Assignment: Find every line in the entries that holds the string "izmanto" and report it.
"""
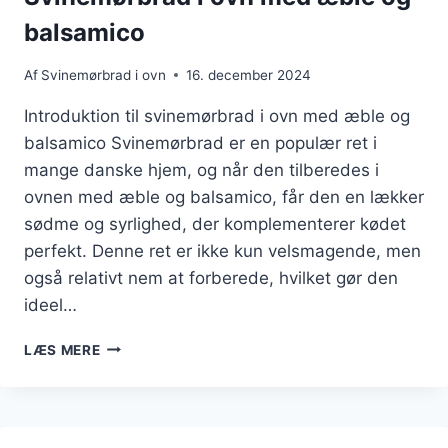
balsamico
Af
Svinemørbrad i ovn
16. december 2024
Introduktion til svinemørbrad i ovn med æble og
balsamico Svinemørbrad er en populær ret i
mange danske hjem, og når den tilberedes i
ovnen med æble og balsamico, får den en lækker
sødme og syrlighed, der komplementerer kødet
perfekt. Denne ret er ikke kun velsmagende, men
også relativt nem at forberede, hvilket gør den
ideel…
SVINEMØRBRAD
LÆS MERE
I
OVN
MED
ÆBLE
"""
"""
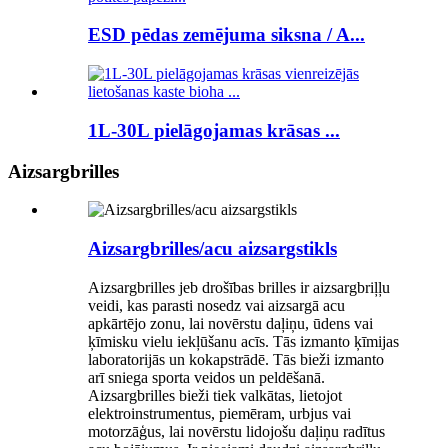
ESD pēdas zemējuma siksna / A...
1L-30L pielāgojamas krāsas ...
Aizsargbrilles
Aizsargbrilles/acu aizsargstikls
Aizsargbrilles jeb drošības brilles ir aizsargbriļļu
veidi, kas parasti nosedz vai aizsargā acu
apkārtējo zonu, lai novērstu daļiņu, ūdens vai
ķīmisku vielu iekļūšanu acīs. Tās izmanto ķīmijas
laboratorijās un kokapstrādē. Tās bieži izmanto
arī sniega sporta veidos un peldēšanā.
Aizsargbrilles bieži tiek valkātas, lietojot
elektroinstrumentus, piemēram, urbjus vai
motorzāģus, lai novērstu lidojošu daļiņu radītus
"""
Result:
ķīmisku vielu iekļūšanu acīs. Tās izmanto ķīmijas
laboratorijās un kokapstrādē. Tās bieži izmanto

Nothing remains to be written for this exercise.